RECORDS TO USE:

++++++++

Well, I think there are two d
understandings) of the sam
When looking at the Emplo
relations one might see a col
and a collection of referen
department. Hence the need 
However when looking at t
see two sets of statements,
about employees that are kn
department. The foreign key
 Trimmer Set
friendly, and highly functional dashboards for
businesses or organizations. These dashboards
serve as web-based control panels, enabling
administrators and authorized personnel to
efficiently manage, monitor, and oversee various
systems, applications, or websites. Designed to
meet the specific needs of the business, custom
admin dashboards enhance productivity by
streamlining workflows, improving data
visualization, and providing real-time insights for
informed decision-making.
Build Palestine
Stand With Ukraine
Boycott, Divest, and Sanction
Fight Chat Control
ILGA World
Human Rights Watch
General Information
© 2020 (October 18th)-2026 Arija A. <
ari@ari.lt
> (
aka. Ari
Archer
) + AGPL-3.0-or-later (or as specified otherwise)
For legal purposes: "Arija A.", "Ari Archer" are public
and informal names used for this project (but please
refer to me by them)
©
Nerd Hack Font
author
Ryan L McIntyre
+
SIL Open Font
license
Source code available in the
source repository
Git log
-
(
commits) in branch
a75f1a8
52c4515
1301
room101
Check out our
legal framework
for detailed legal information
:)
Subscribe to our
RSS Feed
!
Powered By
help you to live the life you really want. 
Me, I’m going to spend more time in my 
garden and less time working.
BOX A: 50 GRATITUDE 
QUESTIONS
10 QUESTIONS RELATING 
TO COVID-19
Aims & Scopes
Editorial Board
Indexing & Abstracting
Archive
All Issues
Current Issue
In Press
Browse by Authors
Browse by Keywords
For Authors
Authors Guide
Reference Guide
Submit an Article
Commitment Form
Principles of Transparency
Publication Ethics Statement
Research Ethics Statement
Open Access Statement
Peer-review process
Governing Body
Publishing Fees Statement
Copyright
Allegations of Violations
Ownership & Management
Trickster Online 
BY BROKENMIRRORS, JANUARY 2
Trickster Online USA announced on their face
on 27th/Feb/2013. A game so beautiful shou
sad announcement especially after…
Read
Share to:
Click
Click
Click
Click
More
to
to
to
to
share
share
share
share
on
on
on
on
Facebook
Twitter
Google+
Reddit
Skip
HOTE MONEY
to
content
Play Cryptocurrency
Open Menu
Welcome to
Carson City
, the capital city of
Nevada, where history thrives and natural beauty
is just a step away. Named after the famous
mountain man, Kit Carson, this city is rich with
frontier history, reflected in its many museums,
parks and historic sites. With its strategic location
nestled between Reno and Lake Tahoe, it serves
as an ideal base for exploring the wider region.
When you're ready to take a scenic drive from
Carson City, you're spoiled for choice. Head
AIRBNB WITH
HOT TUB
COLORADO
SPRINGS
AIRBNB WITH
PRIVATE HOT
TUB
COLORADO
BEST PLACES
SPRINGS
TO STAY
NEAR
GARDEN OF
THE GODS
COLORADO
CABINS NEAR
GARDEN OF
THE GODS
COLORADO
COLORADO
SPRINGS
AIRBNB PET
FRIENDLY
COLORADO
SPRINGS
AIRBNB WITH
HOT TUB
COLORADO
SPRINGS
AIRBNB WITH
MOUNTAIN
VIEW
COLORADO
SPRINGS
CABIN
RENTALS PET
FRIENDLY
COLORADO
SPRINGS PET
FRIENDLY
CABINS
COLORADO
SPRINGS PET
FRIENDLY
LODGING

++++++++

Only the lines above starting at the line that holds "efficiently manage, monitor, and" and ending at the line that holds "Stand With Ukraine" are to be repeated, exactly and in full.

RESULT OF THIS EXERCISE:
efficiently manage, monitor, and oversee various
systems, applications, or websites. Designed to
meet the specific needs of the business, custom
admin dashboards enhance productivity by
streamlining workflows, improving data
visualization, and providing real-time insights for
informed decision-making.
Build Palestine
Stand With Ukraine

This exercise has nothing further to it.